Has anyone made such an OS as of yet?
Yes, and no. Apple’s OS X is an excellent start down the path to an astounding OS for gaming, but there are significant roadblocks to overcome and a bumpy ride for early adopters. If your catalog of games extends back to the mid-90s and your gaming rig is still under 350 MHz, you are likely to find gaming under OS X a frustrating and unsatisfying experience. But if you’ve got a fire breathing G4 under the hood and a taste for the latest games on the shelf, the future is very bright for Mac gaming – as soon as Steve and company iron out the last few wrinkles.
This article is not intended to be a comprehensive review of Mac OS X itself; everyone from the New York Times to Salon have attempted such a task, with decidedly mixed results.
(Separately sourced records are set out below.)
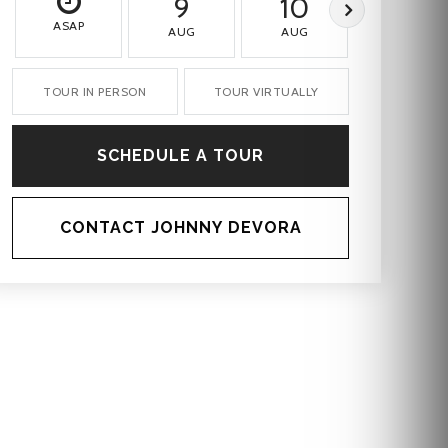
9
10
11
ASAP
AUG
AUG
AUG
TOUR IN PERSON
TOUR VIRTUALLY
SCHEDULE A TOUR
CONTACT JOHNNY DEVORA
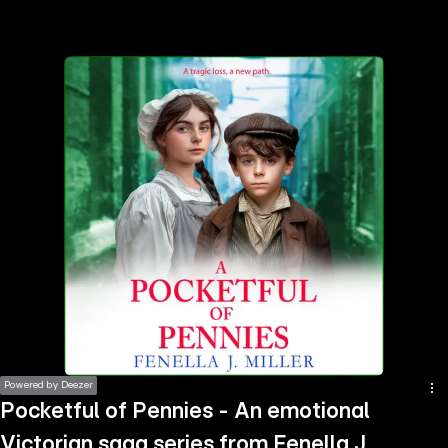
the
h page
 main
nt
the
ibility
ment
Powered by Deezer
Pocketful of Pennies - An emotional
Victorian saga series from Fenella J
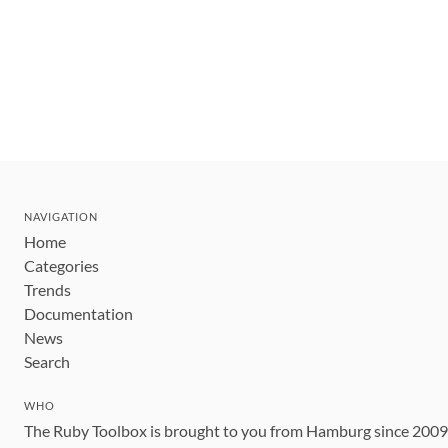
NAVIGATION
Home
Categories
Trends
Documentation
News
Search
WHO
The Ruby Toolbox is brought to you from Hamburg since 200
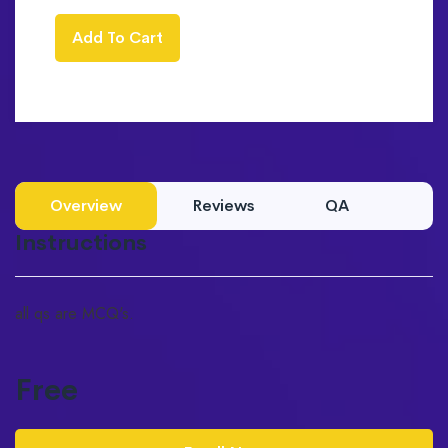
Add To Cart
Overview
Reviews
QA
Instructions
all qs are MCQ's.
Free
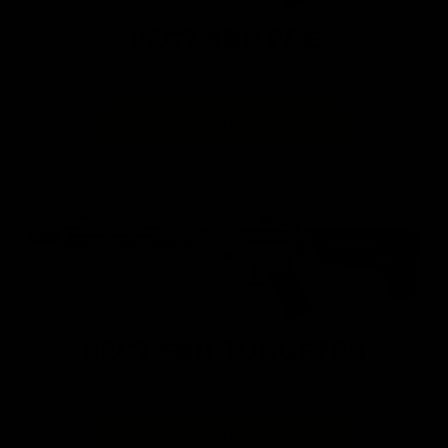
REC7 SBR FDE
AEG |
Automatic Electric Gun
VIEW PRODUCT
REC7 SBR TUNGSTEN
AEG |
Automatic Electric Gun
VIEW PRODUCT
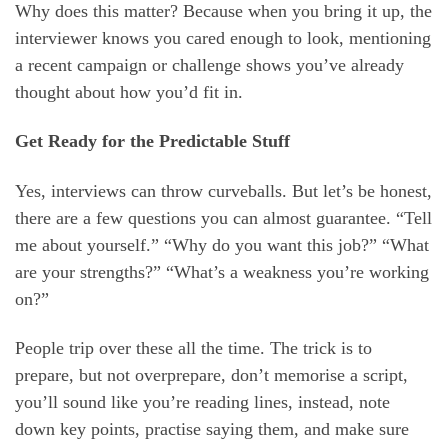
Why does this matter? Because when you bring it up, the
interviewer knows you cared enough to look, mentioning
a recent campaign or challenge shows you’ve already
thought about how you’d fit in.
Get Ready for the Predictable Stuff
Yes, interviews can throw curveballs. But let’s be honest,
there are a few questions you can almost guarantee. “Tell
me about yourself.” “Why do you want this job?” “What
are your strengths?” “What’s a weakness you’re working
on?”
People trip over these all the time. The trick is to
prepare, but not overprepare, don’t memorise a script,
you’ll sound like you’re reading lines, instead, note
down key points, practise saying them, and make sure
Switching from one OS to another is never a painless task, and as you most likely use your Mac for much more than gaming, the decision whether or not to gamble your $129 on Apple’s next-generation OS is yours alone. However, if you’ve already decided to purchase and install this OS, we’ll give you a little preview of what to expect from your gaming experience.
The critical difference between OS X and previous incarnations of the Mac OS is of course the OS core, the kernel and “plumbing” that gives it a newfound hope of stability and performance beyond a Mac user’s wildest dreams. Note that I say “hope” – frankly, that promised UNIX-level stability is not here yet, and I experienced many a catastrophic error during my first two weeks with OS X that should not be a part of any OS deemed usable for critical applications.
Mac OS X gets rid of the concept of a “monolithic” OS that sits right on top of the processor and depends upon rigidly structured access to memory. That is precisely the reason why Mac OS 9.1 and the previous versions are so fragile, because a single monolithic process is taking place at any time and if some part of the system fails – a block of memory which was expected to be free is instead busy when the OS asks for it, for example – that process fails and the whole works comes to a screeching halt. If you visualize the OS as a train on tracks, Mac OS 9.1 is a single train loaded with cars (applications) screaming down a single track. If any one of those cars derails, the entire train goes to pieces in a shriek of rending metal. Yes, just like in The Fugitive.
Mac OS X, in sharp contrast, puts each car on a separate track, and gives each its own piece of the engine; the kernel of the OS and the memory system also get their own separate tracks. Thus if any one of those applications should hit a car stalled at the crossing, the others can continue uninterrupted. This is known as “protected memory,” and is considered the rule rather than the exception in almost every other OS out there besides the Mac OS. Thanks, Steve, for finally lifting us out of the Stone age. It also means that the cars share the same engine simultaneously (yes, this breaks the metaphor – sue me) so that more than one can run at the same time without bringing the others to a crawl. The ability to run all the "cars" at the same time is called "preemptive multitasking" and is also a standard feature on all modern OSs. Windows NT could do it four years ago.